Prior to the local application of therapeutic antimicrobial or anti-inflammatory agents, mechanical cleansing of the sinuses is done with daily nasal saline irrigations and weekly office debridements. Crusts, mucopurulent secretions, and exudates, are toxic to the underlying epithelium, and perpetuate the inflammation. Meticulous removal of debris is the sine qua non of every topical therapy, in the same way it is essential for the normal healing process post-sinus surgery. Anti-microbial and anti-inflammatory topical therapy is administered simultaneously to the sinus mucosa using corticosteroids and culture-directed antibiotics; these are applied locally via a combination of two advanced delivery techniques, i.e., dally nebulization of small aerosolized particles, and weekly endoscopically-guided instillation of a gel that releases corticosteroids and culture-directed antibiotics.
Fig. 1. Drug aerosolization via a nebulizer. curved suction tip
Figure 2: Drug topical application via a gel
Figure 3. The steroid & antibiotic releasing gel is introduced into the left maxillary and ethmoid cavities with a curved suction.
The sustained, highly concentrated application of corticosteroids directly onto the diseased membrane treats the inflammation-related mucosal changes. The sustained, application of antimicrobial agents aims to eradicate the etiologic microorganism from the sinus mucosa. It is suggested that a key factor for the successful elimination of infection is overcoming the resistance of bacteria within the biofilm shelter. The antibiotic-releasing mucoadherent gel is specifically attached to this surface-organized community, and places a dense concentration of bactericidal agents at the infection site.
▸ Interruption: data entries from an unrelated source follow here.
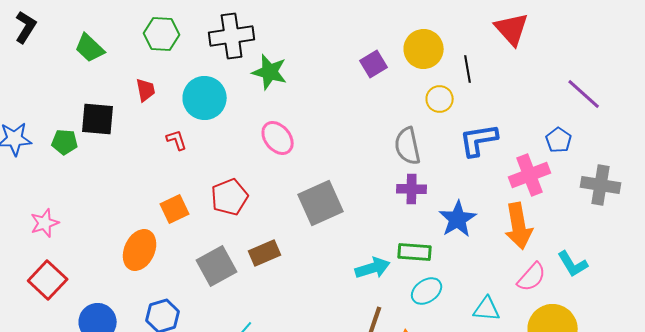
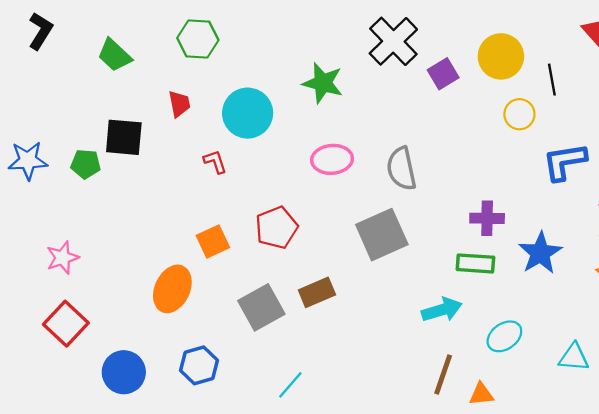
black cross: (232, 36) -> (393, 41), moved, turned -36
pink ellipse: (278, 138) -> (332, 159), turned -56
gray semicircle: (408, 146) -> (401, 169), moved
green rectangle: (415, 252) -> (475, 263), moved

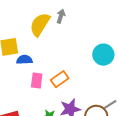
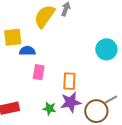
orange rectangle: (60, 79) -> (69, 81), moved, turned -54

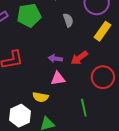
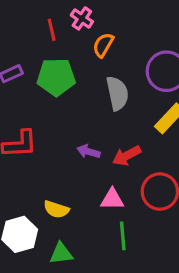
gray semicircle: (68, 20) -> (117, 93), size x1.5
pink triangle: (58, 79) -> (112, 199), moved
In our experience, the impact of rhinotopic therapy was favorable and sustained in refractory CRS patents in general, but most especially those with nasal polyps. While rhinotopic therapy does not offer a permanent cure, it can, because of its safety profile, be repeated and/or sustained over extended periods, hence avoiding the risk of prolonged oral corticosteroids and/or intravenous antibiotics for the difficult- to- treat refractory CRS patient.
Figures 4a and 4b Pre- and Post-Rhinotopic Therapy: Chronic hyperplastic sinusitis in a patient prior to the topical treatment (left). The ethmoid and frontal mucosa is polypoid; the maxillary antrostomy is patent. Same patient after completion of the rhinotopic protocol (right). The sinus mucosa health has been restored.